The task:
Which lines in the data below contain the word "Educação"? Return each of them.

*-*-*

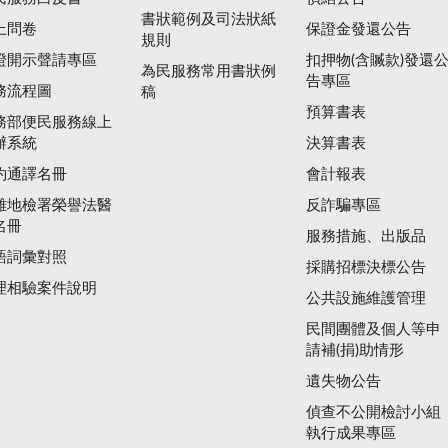
書狀範例及司法狀紙
上問卷
保證金發還公告
規則
證開示聲請專區
扣押物(含贓款)發還
為民服務常用書狀例
告專區
務流程圖
稿
預算書表
務部便民服務線上
辦系統
決算書表
約通譯名冊
會計報表
雄地檢署榮譽法醫
反詐騙專區
名冊
服務措施、出版品
語詞彙對照
採購招標決標公告
理相驗案件說明
公共設施維護管理
民間團體及個人等申
請補(捐)助情形
遺失物公告
偵查不公開檢討小組
執行成果專區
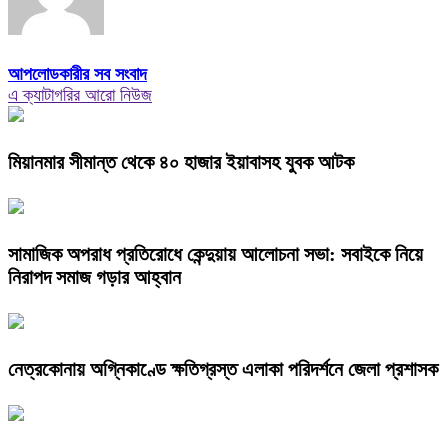
আপলোডকারীর সব সংবাদ
এ ক্যাটাগরির আরো নিউজ
মিয়ানমার সীমান্ত থেকে ৪০ হাজার ইয়াবাসহ যুবক আটক
সামাজিক অপরাধ প্রতিরোধে কেন্দুয়ায় আলোচনা সভা: সবাইকে নিয়ে
নিরাপদ সমাজ গড়ার আহ্বান
নেত্রকোনায় অগ্নিকাণ্ডে ক্ষতিগ্রস্ত এলাকা পরিদর্শনে জেলা প্রশাসক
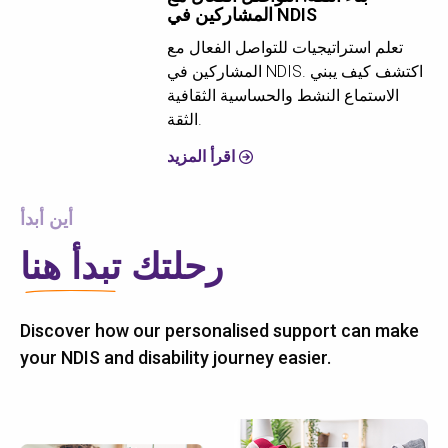
المشاركين في NDIS
تعلم استراتيجيات للتواصل الفعال مع
المشاركين في NDIS. اكتشف كيف يبني
الاستماع النشط والحساسية الثقافية
الثقة.
اقرأ المزيد
أين أبدأ
رحلتك
تبدأ هنا
Discover how our personalised support can make
your NDIS and disability journey easier.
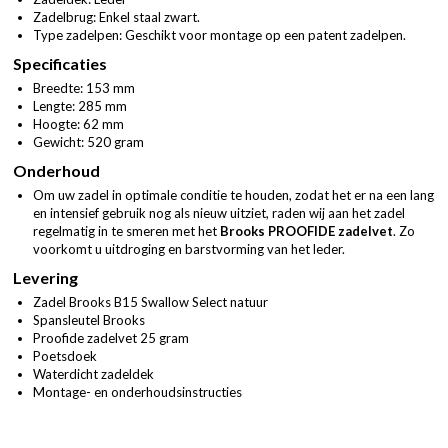
Zadelbrug: Enkel staal zwart.
Type zadelpen: Geschikt voor montage op een patent zadelpen.
Specificaties
Breedte: 153 mm
Lengte: 285 mm
Hoogte: 62 mm
Gewicht: 520 gram
Onderhoud
Om uw zadel in optimale conditie te houden, zodat het er na een lang
en intensief gebruik nog als nieuw uitziet, raden wij aan het zadel
regelmatig in te smeren met het
Brooks PROOFIDE zadelvet
. Zo
voorkomt u uitdroging en barstvorming van het leder.
Levering
Zadel Brooks B15 Swallow Select natuur
Spansleutel Brooks
Proofide zadelvet 25 gram
Poetsdoek
Waterdicht zadeldek
Montage- en onderhoudsinstructies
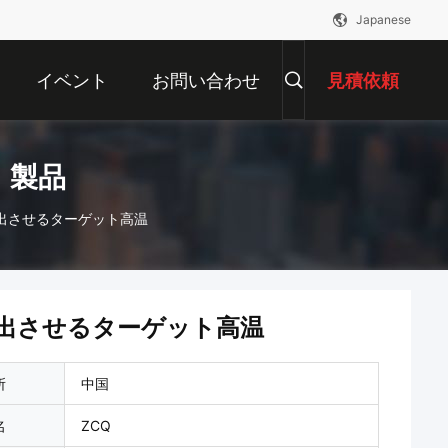
Japanese
イベント
お問い合わせ
見積依頼
 製品
出させるターゲット高温
出させるターゲット高温
所
中国
名
ZCQ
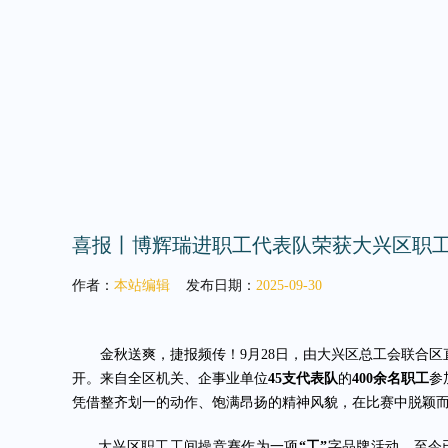
喜报丨博辉瑞进职工代表队荣获大兴区职
作者：
本站编辑
发布日期：
2025-09-30
金秋送爽，捷报频传！9月28日，由大兴区总工会联合区
开。来自全区机关、企事业单位
45支代表队
的
400余名职工
参
凭借整齐划一的动作、饱满昂扬的精神风貌，在比赛中脱颖
大兴区职工工间操竞赛作为一项
“工”
字品牌活动，至今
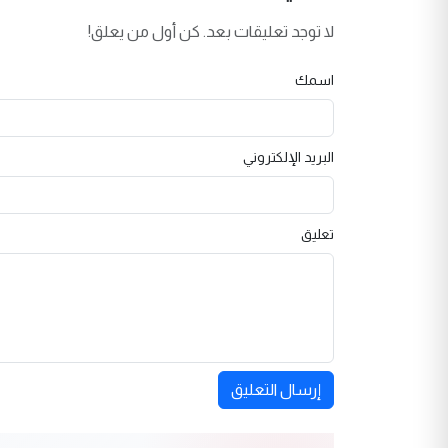
لا توجد تعليقات بعد. كن أول من يعلق!
اسمك
البريد الإلكتروني
تعليق
إرسال التعليق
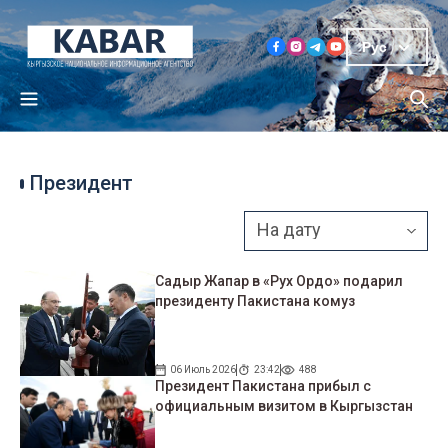
Рус
Президент
Садыр Жапар в «Рух Ордо» подарил
президенту Пакистана комуз
06 Июль 2026
23:42
488
Президент Пакистана прибыл с
официальным визитом в Кыргызстан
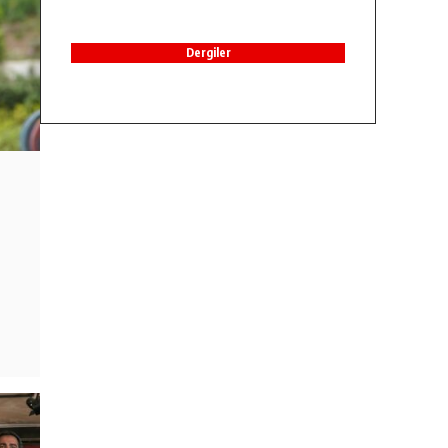
Dergiler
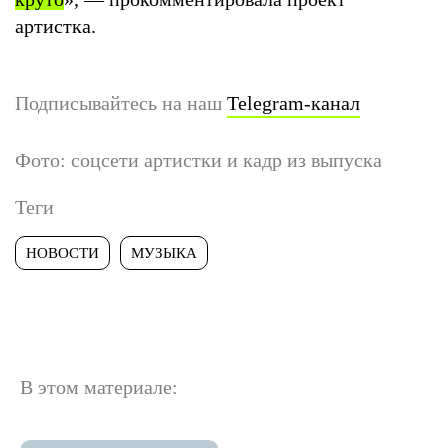
артистка.
Подписывайтесь на наш
Telegram-канал
Фото: соцсети артистки и кадр из выпуска
Теги
НОВОСТИ
МУЗЫКА
В этом материале:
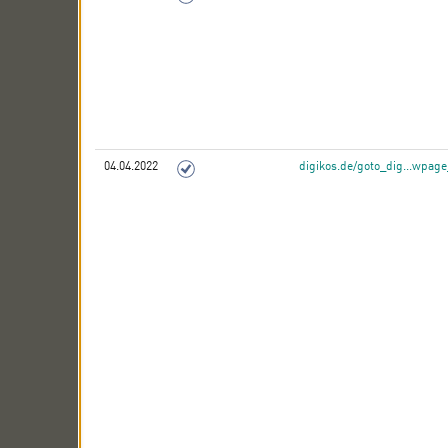
04.04.2022
digikos.de/goto_dig...wpag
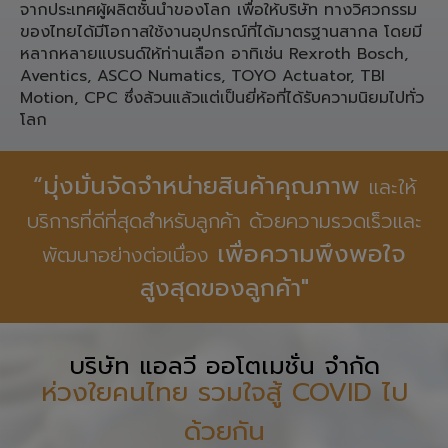
ประเภท ชิ้นส่วน Pneumatic,
Linear Motion, Spare Part เครื่องจักรอุตสาหกรรมจาก
ประเทศ เยอรมนี ญี่ปุ่น ใต้หวัน สำหรับงานทางวิศวกรรม
จากประเทศผู้ผลิตชั้นนำของโลก เพื่อให้บริษัท ทางวิศวกรรม
ของไทยได้มีโอกาสใช้งานอุปกรณ์ที่ได้มาตรฐานสากล โดยมี
หลากหลายแบรนด์ให้ท่านเลือก อาทิเช่น Rexroth Bosch,
Aventics, ASCO Numatics, TOYO Actuator, TBI
Motion, CPC ซึ่งล้วนแล้วแต่เป็นยี่ห้อที่ได้รับความนิยมไปทั่ว
โลก
“มุ่งมั่นจัดจำหน่ายสินค้าคุณภาพ
และให้
บริการที่ดีที่สุดสำหรับลูกค้า ด้วยความรวดเร็วและ
เพื่อความพึงพอใจ
พัฒนาอย่างต่อเนื่อง
สูงสุดของลูกค้า"
บริษัท แอลวี ออโตเมชั่น จำกัด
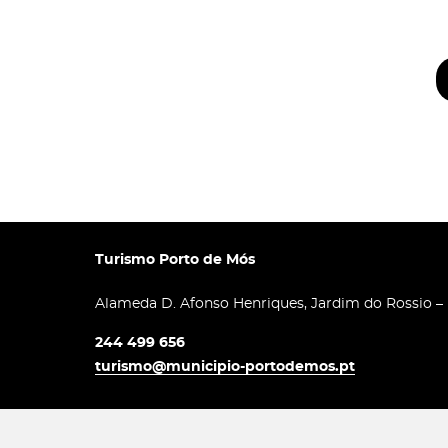
Turismo Porto de Mós
Alameda D. Afonso Henriques, Jardim do Rossio –
244 499 656
turismo@municipio-portodemos.pt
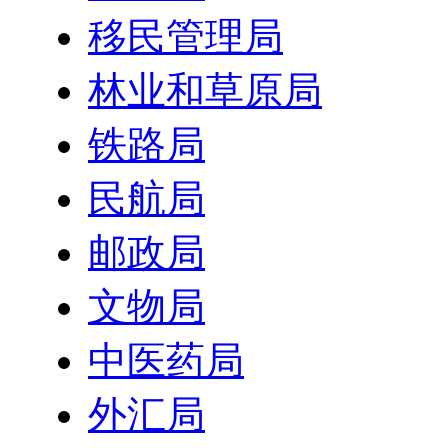
移民管理局
林业和草原局
铁路局
民航局
邮政局
文物局
中医药局
外汇局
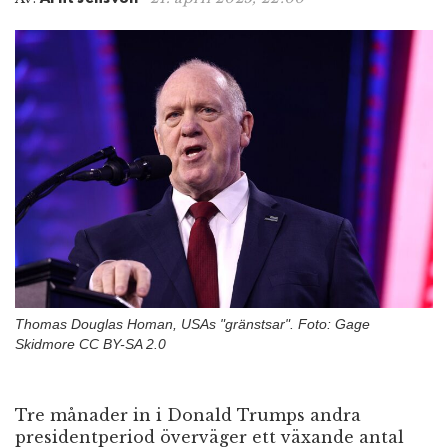
n
Thomas Douglas Homan, USAs "gränstsar". Foto: Gage
Skidmore CC BY-SA 2.0
Tre månader in i Donald Trumps andra
presidentperiod överväger ett växande antal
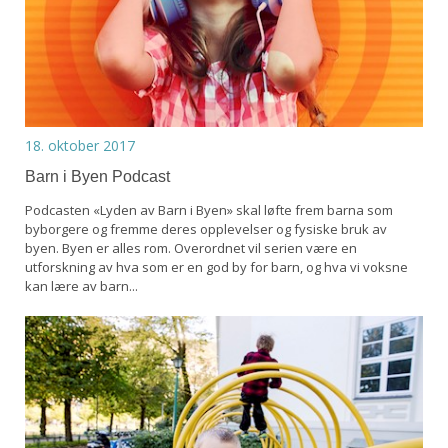
18. oktober 2017
Barn i Byen Podcast
Podcasten «Lyden av Barn i Byen» skal løfte frem barna som
byborgere og fremme deres opplevelser og fysiske bruk av
byen. Byen er alles rom. Overordnet vil serien være en
utforskning av hva som er en god by for barn, og hva vi voksne
kan lære av barn...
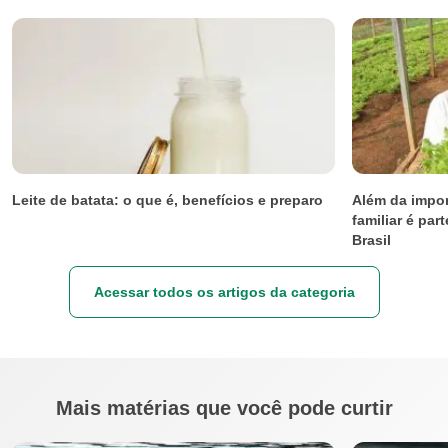
Leite de batata: o que é, benefícios e preparo
Além da impor
familiar é par
Brasil
Acessar todos os artigos da categoria
Mais matérias que você pode curtir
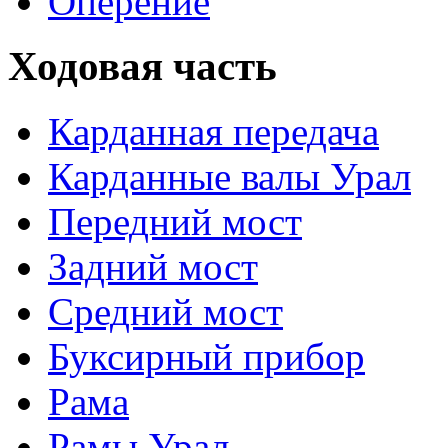
Оперение
Ходовая часть
Карданная передача
Карданные валы Урал
Передний мост
Задний мост
Средний мост
Буксирный прибор
Рама
Рамы Урал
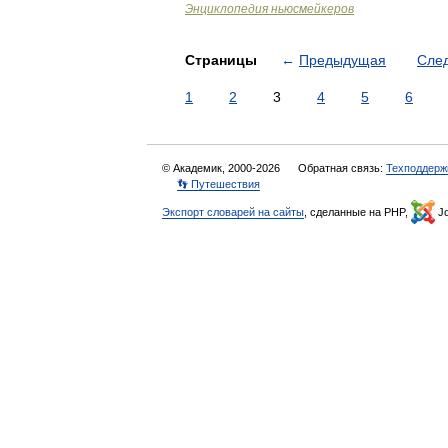
Энциклопедия ньюсмейкеров
Страницы
←
Предыдущая
Сле
1
2
3
4
5
6
© Академик, 2000-2026
Обратная связь:
Техподдерж
👣 Путешествия
Экспорт словарей на сайты
, сделанные на PHP,
Jo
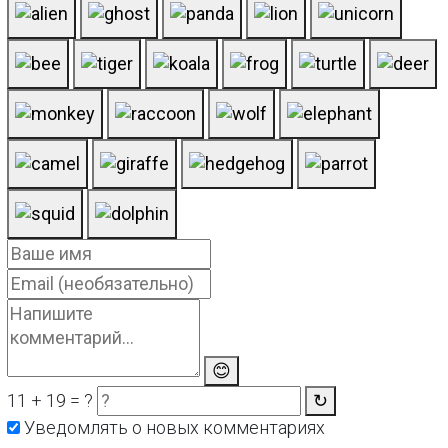
😊
11 + 19 = ?
↻
Уведомлять о новых комментариях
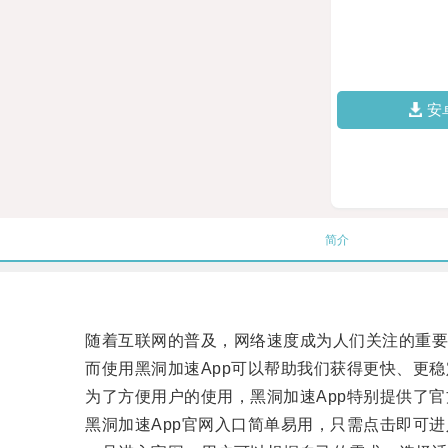
安
简介
随着互联网的普及，网络速度成为人们关注的重要
而使用黑洞加速App可以帮助我们获得更快、更稳
为了方便用户的使用，黑洞加速App特别提供了官
黑洞加速App官网入口简单易用，只需点击即可进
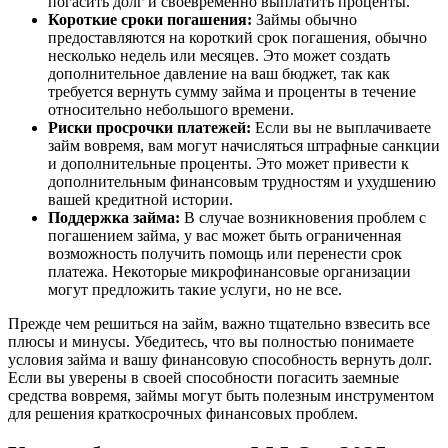
погасить долг и своевременно выплатить проценты.
Короткие сроки погашения:
Займы обычно
предоставляются на короткий срок погашения, обычно
несколько недель или месяцев. Это может создать
дополнительное давление на ваш бюджет, так как
требуется вернуть сумму займа и проценты в течение
относительно небольшого времени.
Риски просрочки платежей:
Если вы не выплачиваете
займ вовремя, вам могут начисляться штрафные санкции
и дополнительные проценты. Это может привести к
дополнительным финансовым трудностям и ухудшению
вашей кредитной истории.
Поддержка займа:
В случае возникновения проблем с
погашением займа, у вас может быть ограниченная
возможность получить помощь или перенести срок
платежа. Некоторые микрофинансовые организации
могут предложить такие услуги, но не все.
Прежде чем решиться на займ, важно тщательно взвесить все
плюсы и минусы. Убедитесь, что вы полностью понимаете
условия займа и вашу финансовую способность вернуть долг.
Если вы уверены в своей способности погасить заемные
средства вовремя, займы могут быть полезным инструментом
для решения краткосрочных финансовых проблем.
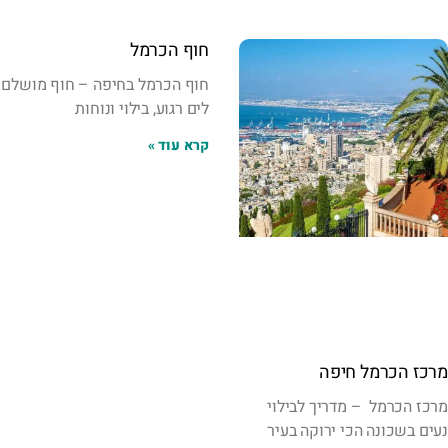
חוף הכרמל
חוף הכרמל בחיפה – חוף מושלם
לים רגוע, בילוי ונוחות
קרא עוד »
מרכז הכרמל חיפה
מרכז הכרמל – מדריך לבילוי
נעים בשכונה הכי ירוקה בעיר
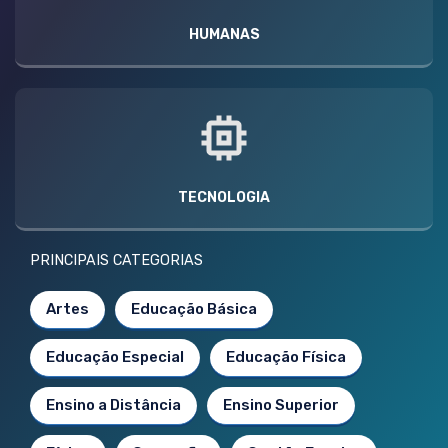
HUMANAS
TECNOLOGIA
PRINCIPAIS CATEGORIAS
Artes
Educação Básica
Educação Especial
Educação Física
Ensino a Distância
Ensino Superior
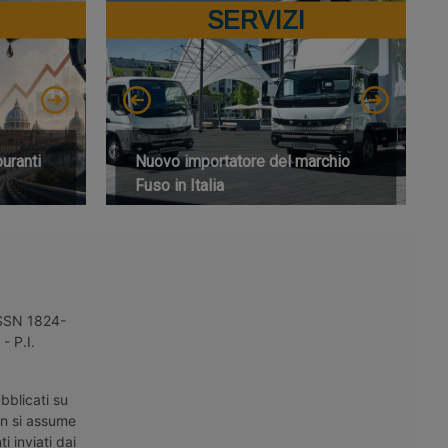
SERVIZI
buranti
Nuovo importatore del marchio
Fuso in Italia
 ISSN 1824-
- P.I.
bblicati su
on si assume
i inviati dai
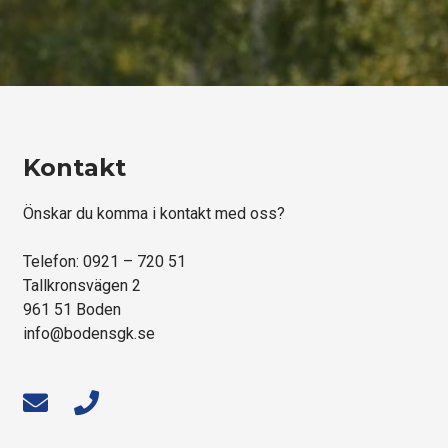
Kontakt
Önskar du komma i kontakt med oss?
Telefon: 0921 – 720 51
Tallkronsvägen 2
961 51 Boden
info@bodensgk.se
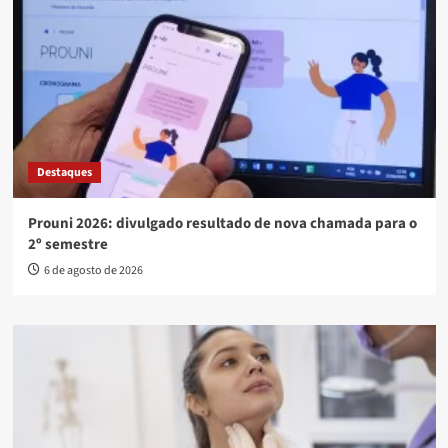
Destaques
Prouni 2026: divulgado resultado de nova chamada para o
2º semestre
6 de agosto de 2026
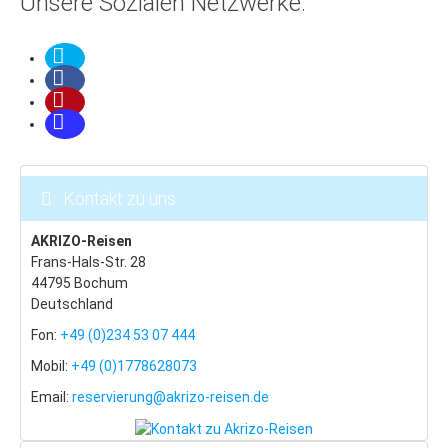
Unsere Sozialen Netzwerke:
Altvatergebirge
Last Minute
Ramsova
Stadt Jesenik
Mala Moravka
Kontakt zu uns
Praded
Cernohorske Sedlo
AKRIZO-Reisen
Frans-Hals-Str. 28
Cernohorske Sedlo (2)
44795 Bochum
Deutschland
Erzgebirge
Fon:
+49 (0)234 53 07 444
Last Minute
Mobil:
+49 (0)1778628073
Bozi Dar
Email:
reservierung@akrizo-reisen.de
Klinovec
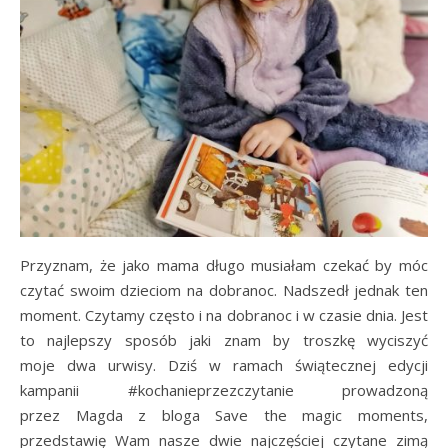
Przyznam, że jako mama długo musiałam czekać by móc
czytać swoim dzieciom na dobranoc. Nadszedł jednak ten
moment. Czytamy często i na dobranoc i w czasie dnia. Jest
to najlepszy sposób jaki znam by troszkę wyciszyć
moje dwa urwisy. Dziś w ramach świątecznej edycji
kampanii #kochanieprzezczytanie prowadzoną
przez Magda z bloga Save the magic moments,
przedstawię Wam nasze dwie najczęściej czytane zimą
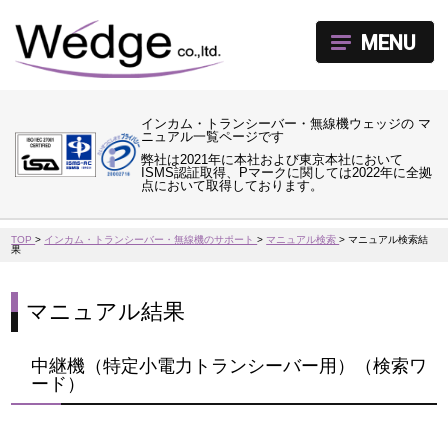
MENU
インカム・トランシーバー・無線機ウェッジの マ
ニュアル一覧ページです
弊社は2021年に本社および東京本社において
ISMS認証取得、Pマークに関しては2022年に全拠
点において取得しております。
TOP
>
インカム・トランシーバー・無線機のサポート
>
マニュアル検索
>
マニュアル検索結
果
マニュアル結果
中継機（特定小電力トランシーバー用）（検索ワ
ード）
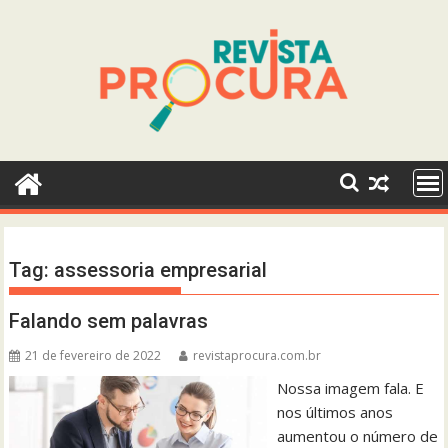
Skip
to
content
Tag:
assessoria empresarial
Falando sem palavras
21 de fevereiro de 2022
revistaprocura.com.br
Nossa imagem fala. E
nos últimos anos
aumentou o número de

*-*-*

Answer to this task:
Educação Básica
Educação Especial
Educação Física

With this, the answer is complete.